From the entries below, report only the number of lines that contain the word "水戸プラザホテル".
(Data to examine)
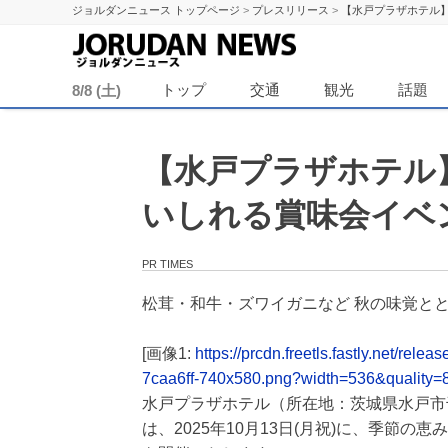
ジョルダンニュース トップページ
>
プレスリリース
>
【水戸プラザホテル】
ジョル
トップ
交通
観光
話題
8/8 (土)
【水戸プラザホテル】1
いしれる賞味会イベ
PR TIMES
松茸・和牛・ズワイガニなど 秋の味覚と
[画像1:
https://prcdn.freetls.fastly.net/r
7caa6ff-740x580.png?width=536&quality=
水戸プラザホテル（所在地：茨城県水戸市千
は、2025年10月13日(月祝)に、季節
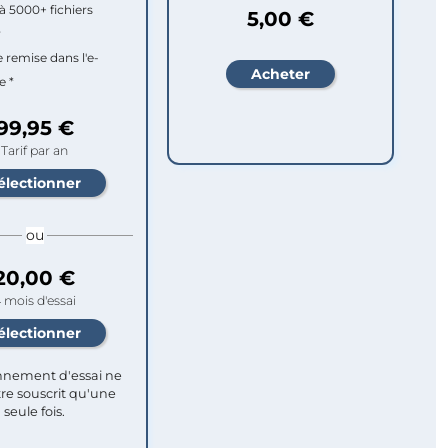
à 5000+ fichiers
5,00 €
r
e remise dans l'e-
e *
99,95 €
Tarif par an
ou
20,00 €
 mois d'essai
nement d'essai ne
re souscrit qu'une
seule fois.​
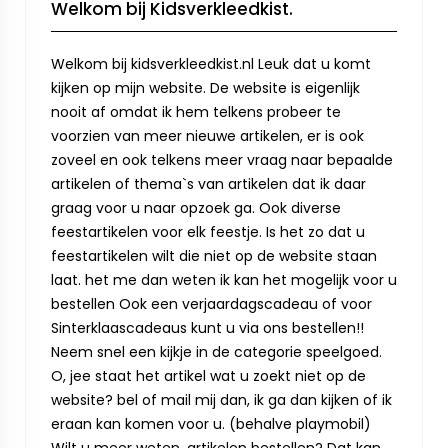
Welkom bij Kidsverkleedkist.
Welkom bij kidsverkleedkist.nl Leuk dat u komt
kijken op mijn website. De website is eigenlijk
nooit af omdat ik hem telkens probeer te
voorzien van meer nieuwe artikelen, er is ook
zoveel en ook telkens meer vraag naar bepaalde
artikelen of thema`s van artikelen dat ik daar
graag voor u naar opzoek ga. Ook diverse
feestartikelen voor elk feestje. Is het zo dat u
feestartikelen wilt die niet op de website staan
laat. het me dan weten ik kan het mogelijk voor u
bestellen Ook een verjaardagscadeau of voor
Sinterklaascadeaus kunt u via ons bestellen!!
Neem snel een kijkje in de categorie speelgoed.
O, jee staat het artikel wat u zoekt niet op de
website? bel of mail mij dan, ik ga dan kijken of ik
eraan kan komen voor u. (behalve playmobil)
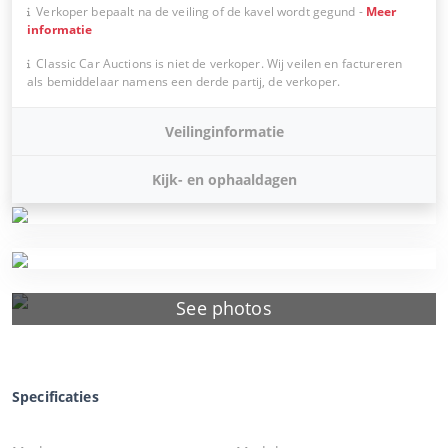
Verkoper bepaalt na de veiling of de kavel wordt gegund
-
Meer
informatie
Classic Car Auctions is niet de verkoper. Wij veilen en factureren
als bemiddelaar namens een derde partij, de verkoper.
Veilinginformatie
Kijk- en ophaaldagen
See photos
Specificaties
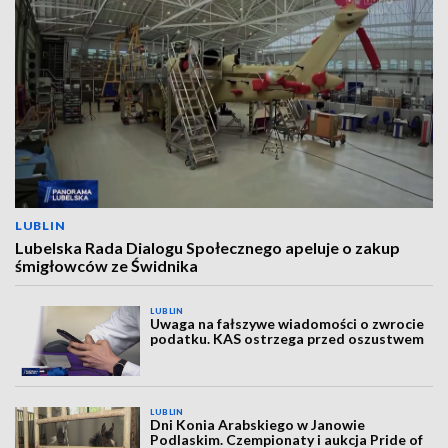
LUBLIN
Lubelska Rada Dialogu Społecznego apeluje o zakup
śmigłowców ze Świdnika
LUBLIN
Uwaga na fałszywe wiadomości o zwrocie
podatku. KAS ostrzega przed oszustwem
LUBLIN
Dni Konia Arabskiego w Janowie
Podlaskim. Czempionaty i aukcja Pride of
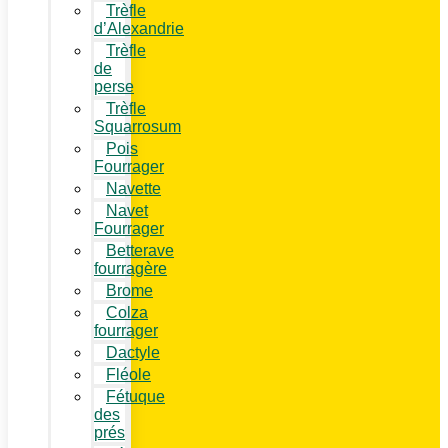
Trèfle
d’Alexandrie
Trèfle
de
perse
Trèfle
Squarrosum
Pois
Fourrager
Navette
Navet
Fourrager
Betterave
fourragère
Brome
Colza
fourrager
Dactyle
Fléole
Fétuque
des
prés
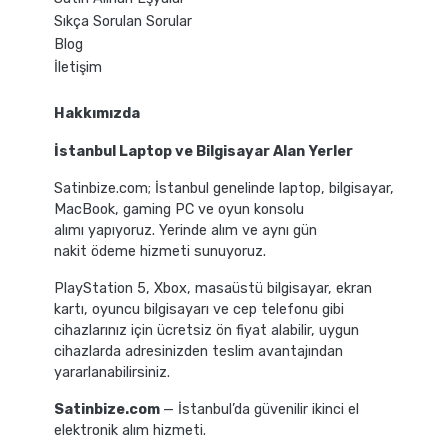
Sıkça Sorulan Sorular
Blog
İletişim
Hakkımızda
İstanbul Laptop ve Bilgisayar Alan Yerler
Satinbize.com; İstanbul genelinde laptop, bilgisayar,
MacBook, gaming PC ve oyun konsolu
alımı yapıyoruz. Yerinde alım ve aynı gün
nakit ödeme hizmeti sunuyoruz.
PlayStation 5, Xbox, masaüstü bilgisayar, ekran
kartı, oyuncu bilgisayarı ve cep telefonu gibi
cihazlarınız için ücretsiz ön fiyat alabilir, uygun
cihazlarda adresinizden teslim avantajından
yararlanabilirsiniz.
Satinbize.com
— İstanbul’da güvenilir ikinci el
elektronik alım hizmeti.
(End Data to examine)
Written solution:
3